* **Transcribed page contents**
= Beginning of Section =
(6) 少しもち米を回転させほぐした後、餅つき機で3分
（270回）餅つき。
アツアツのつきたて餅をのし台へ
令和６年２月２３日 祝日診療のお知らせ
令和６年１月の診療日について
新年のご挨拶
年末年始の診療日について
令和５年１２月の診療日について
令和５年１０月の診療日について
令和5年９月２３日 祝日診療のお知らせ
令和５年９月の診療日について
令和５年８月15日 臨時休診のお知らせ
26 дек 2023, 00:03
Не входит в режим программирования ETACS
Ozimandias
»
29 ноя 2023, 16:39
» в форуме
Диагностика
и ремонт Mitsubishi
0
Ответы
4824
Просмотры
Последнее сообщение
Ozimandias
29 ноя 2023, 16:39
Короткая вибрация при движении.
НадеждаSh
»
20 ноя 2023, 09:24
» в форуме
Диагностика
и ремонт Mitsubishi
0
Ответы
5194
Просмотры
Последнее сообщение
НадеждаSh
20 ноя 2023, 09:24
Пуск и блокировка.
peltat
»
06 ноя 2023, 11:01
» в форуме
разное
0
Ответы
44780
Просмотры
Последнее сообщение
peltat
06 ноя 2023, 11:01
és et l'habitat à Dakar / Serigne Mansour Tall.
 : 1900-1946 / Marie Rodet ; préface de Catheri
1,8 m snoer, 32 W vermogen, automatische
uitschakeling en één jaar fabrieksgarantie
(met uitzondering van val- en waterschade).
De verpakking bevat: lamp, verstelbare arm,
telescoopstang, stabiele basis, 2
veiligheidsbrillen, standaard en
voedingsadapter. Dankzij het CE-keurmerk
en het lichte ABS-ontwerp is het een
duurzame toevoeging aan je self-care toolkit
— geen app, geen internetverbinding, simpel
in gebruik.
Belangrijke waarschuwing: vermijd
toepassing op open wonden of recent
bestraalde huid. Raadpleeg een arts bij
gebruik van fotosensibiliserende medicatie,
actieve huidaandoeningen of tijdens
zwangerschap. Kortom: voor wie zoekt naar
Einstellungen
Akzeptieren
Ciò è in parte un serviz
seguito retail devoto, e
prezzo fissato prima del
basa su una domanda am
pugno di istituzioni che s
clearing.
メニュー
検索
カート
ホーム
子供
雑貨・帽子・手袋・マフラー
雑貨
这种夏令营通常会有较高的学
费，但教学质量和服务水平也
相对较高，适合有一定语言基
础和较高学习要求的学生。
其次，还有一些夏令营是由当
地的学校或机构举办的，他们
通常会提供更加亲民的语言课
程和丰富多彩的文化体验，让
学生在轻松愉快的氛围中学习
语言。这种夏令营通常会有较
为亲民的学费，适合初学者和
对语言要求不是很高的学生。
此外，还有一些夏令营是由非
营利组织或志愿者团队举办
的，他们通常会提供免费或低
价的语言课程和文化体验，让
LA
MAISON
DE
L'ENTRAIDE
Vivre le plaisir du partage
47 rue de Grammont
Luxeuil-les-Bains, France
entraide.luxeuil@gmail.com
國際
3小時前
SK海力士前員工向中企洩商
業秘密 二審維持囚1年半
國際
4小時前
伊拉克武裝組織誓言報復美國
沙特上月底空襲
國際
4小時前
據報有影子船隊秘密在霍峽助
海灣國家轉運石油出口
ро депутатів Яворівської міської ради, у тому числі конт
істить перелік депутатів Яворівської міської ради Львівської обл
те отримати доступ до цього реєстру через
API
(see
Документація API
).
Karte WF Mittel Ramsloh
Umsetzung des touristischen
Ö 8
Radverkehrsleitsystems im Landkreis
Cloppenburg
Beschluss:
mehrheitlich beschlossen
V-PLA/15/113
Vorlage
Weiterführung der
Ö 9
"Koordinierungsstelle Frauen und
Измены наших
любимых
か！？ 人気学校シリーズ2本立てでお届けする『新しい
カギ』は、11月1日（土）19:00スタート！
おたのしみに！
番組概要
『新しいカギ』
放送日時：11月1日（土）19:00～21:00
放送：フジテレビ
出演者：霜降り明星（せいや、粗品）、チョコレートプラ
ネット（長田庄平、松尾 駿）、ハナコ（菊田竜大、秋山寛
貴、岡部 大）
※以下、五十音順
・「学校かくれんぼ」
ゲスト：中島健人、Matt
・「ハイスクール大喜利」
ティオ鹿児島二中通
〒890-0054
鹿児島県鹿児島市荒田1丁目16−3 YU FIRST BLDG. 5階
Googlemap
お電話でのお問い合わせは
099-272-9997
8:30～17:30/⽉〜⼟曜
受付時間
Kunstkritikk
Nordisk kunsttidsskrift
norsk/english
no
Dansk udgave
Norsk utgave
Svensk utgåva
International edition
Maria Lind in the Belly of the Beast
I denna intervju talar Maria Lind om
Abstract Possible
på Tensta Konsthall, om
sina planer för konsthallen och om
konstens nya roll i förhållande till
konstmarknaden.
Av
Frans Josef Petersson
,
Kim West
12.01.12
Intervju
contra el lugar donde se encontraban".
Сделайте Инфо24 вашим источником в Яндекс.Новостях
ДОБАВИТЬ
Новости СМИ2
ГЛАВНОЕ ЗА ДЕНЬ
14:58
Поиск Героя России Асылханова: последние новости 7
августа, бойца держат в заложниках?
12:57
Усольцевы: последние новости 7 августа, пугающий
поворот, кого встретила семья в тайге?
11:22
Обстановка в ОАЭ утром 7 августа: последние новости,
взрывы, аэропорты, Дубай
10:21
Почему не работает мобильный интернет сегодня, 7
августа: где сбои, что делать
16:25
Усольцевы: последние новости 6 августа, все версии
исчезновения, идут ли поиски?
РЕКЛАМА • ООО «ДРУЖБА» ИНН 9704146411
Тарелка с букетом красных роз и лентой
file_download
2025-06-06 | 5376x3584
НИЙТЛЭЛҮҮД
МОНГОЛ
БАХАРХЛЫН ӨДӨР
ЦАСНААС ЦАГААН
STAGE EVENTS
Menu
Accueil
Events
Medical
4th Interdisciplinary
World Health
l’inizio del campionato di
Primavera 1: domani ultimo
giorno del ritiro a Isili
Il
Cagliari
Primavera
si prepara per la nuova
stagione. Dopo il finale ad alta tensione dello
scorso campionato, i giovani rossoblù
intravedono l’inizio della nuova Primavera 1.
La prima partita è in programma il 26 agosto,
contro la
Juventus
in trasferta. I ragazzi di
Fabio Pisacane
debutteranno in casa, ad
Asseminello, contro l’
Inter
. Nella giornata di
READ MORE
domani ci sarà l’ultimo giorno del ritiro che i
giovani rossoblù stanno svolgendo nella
= End of Section =
* **THE TASK**
Reproduce all of the data above, exactly and without omission.

* **ANSWER TO THE PROBLEM**
(6) 少しもち米を回転させほぐした後、餅つき機で3分
（270回）餅つき。
アツアツのつきたて餅をのし台へ
令和６年２月２３日 祝日診療のお知らせ
令和６年１月の診療日について
新年のご挨拶
年末年始の診療日について
令和５年１２月の診療日について
令和５年１０月の診療日について
令和5年９月２３日 祝日診療のお知らせ
令和５年９月の診療日について
令和５年８月15日 臨時休診のお知らせ
26 дек 2023, 00:03
Не входит в режим программирования ETACS
Ozimandias
»
29 ноя 2023, 16:39
» в форуме
Диагностика
и ремонт Mitsubishi
0
Ответы
4824
Просмотры
Последнее сообщение
Ozimandias
29 ноя 2023, 16:39
Короткая вибрация при движении.
НадеждаSh
»
20 ноя 2023, 09:24
» в форуме
Диагностика
и ремонт Mitsubishi
0
Ответы
5194
Просмотры
Последнее сообщение
НадеждаSh
20 ноя 2023, 09:24
Пуск и блокировка.
peltat
»
06 ноя 2023, 11:01
» в форуме
разное
0
Ответы
44780
Просмотры
Последнее сообщение
peltat
06 ноя 2023, 11:01
és et l'habitat à Dakar / Serigne Mansour Tall.
 : 1900-1946 / Marie Rodet ; préface de Catheri
1,8 m snoer, 32 W vermogen, automatische
uitschakeling en één jaar fabrieksgarantie
(met uitzondering van val- en waterschade).
De verpakking bevat: lamp, verstelbare arm,
telescoopstang, stabiele basis, 2
veiligheidsbrillen, standaard en
voedingsadapter. Dankzij het CE-keurmerk
en het lichte ABS-ontwerp is het een
duurzame toevoeging aan je self-care toolkit
— geen app, geen internetverbinding, simpel
in gebruik.
Belangrijke waarschuwing: vermijd
toepassing op open wonden of recent
bestraalde huid. Raadpleeg een arts bij
gebruik van fotosensibiliserende medicatie,
actieve huidaandoeningen of tijdens
zwangerschap. Kortom: voor wie zoekt naar
Einstellungen
Akzeptieren
Ciò è in parte un serviz
seguito retail devoto, e
prezzo fissato prima del
basa su una domanda am
pugno di istituzioni che s
clearing.
メニュー
検索
カート
ホーム
子供
雑貨・帽子・手袋・マフラー
雑貨
这种夏令营通常会有较高的学
费，但教学质量和服务水平也
相对较高，适合有一定语言基
础和较高学习要求的学生。
其次，还有一些夏令营是由当
地的学校或机构举办的，他们
通常会提供更加亲民的语言课
程和丰富多彩的文化体验，让
学生在轻松愉快的氛围中学习
语言。这种夏令营通常会有较
为亲民的学费，适合初学者和
对语言要求不是很高的学生。
此外，还有一些夏令营是由非
营利组织或志愿者团队举办
的，他们通常会提供免费或低
价的语言课程和文化体验，让
LA
MAISON
DE
L'ENTRAIDE
Vivre le plaisir du partage
47 rue de Grammont
Luxeuil-les-Bains, France
entraide.luxeuil@gmail.com
國際
3小時前
SK海力士前員工向中企洩商
業秘密 二審維持囚1年半
國際
4小時前
伊拉克武裝組織誓言報復美國
沙特上月底空襲
國際
4小時前
據報有影子船隊秘密在霍峽助
海灣國家轉運石油出口
ро депутатів Яворівської міської ради, у тому числі конт
істить перелік депутатів Яворівської міської ради Львівської обл
те отримати доступ до цього реєстру через
API
(see
Документація API
).
Karte WF Mittel Ramsloh
Umsetzung des touristischen
Ö 8
Radverkehrsleitsystems im Landkreis
Cloppenburg
Beschluss:
mehrheitlich beschlossen
V-PLA/15/113
Vorlage
Weiterführung der
Ö 9
"Koordinierungsstelle Frauen und
Измены наших
любимых
か！？ 人気学校シリーズ2本立てでお届けする『新しい
カギ』は、11月1日（土）19:00スタート！
おたのしみに！
番組概要
『新しいカギ』
放送日時：11月1日（土）19:00～21:00
放送：フジテレビ
出演者：霜降り明星（せいや、粗品）、チョコレートプラ
ネット（長田庄平、松尾 駿）、ハナコ（菊田竜大、秋山寛
貴、岡部 大）
※以下、五十音順
・「学校かくれんぼ」
ゲスト：中島健人、Matt
・「ハイスクール大喜利」
ティオ鹿児島二中通
〒890-0054
鹿児島県鹿児島市荒田1丁目16−3 YU FIRST BLDG. 5階
Googlemap
お電話でのお問い合わせは
099-272-9997
8:30～17:30/⽉〜⼟曜
受付時間
Kunstkritikk
Nordisk kunsttidsskrift
norsk/english
no
Dansk udgave
Norsk utgave
Svensk utgåva
International edition
Maria Lind in the Belly of the Beast
I denna intervju talar Maria Lind om
Abstract Possible
på Tensta Konsthall, om
sina planer för konsthallen och om
konstens nya roll i förhållande till
konstmarknaden.
Av
Frans Josef Petersson
,
Kim West
12.01.12
Intervju
contra el lugar donde se encontraban".
Сделайте Инфо24 вашим источником в Яндекс.Новостях
ДОБАВИТЬ
Новости СМИ2
ГЛАВНОЕ ЗА ДЕНЬ
14:58
Поиск Героя России Асылханова: последние новости 7
августа, бойца держат в заложниках?
12:57
Усольцевы: последние новости 7 августа, пугающий
поворот, кого встретила семья в тайге?
11:22
Обстановка в ОАЭ утром 7 августа: последние новости,
взрывы, аэропорты, Дубай
10:21
Почему не работает мобильный интернет сегодня, 7
августа: где сбои, что делать
16:25
Усольцевы: последние новости 6 августа, все версии
исчезновения, идут ли поиски?
РЕКЛАМА • ООО «ДРУЖБА» ИНН 9704146411
Тарелка с букетом красных роз и лентой
file_download
2025-06-06 | 5376x3584
НИЙТЛЭЛҮҮД
МОНГОЛ
БАХАРХЛЫН ӨДӨР
ЦАСНААС ЦАГААН
STAGE EVENTS
Menu
Accueil
Events
Medical
4th Interdisciplinary
World Health
l’inizio del campionato di
Primavera 1: domani ultimo
giorno del ritiro a Isili
Il
Cagliari
Primavera
si prepara per la nuova
stagione. Dopo il finale ad alta tensione dello
scorso campionato, i giovani rossoblù
intravedono l’inizio della nuova Primavera 1.
La prima partita è in programma il 26 agosto,
contro la
Juventus
in trasferta. I ragazzi di
Fabio Pisacane
debutteranno in casa, ad
Asseminello, contro l’
Inter
. Nella giornata di
READ MORE
domani ci sarà l’ultimo giorno del ritiro che i
giovani rossoblù stanno svolgendo nella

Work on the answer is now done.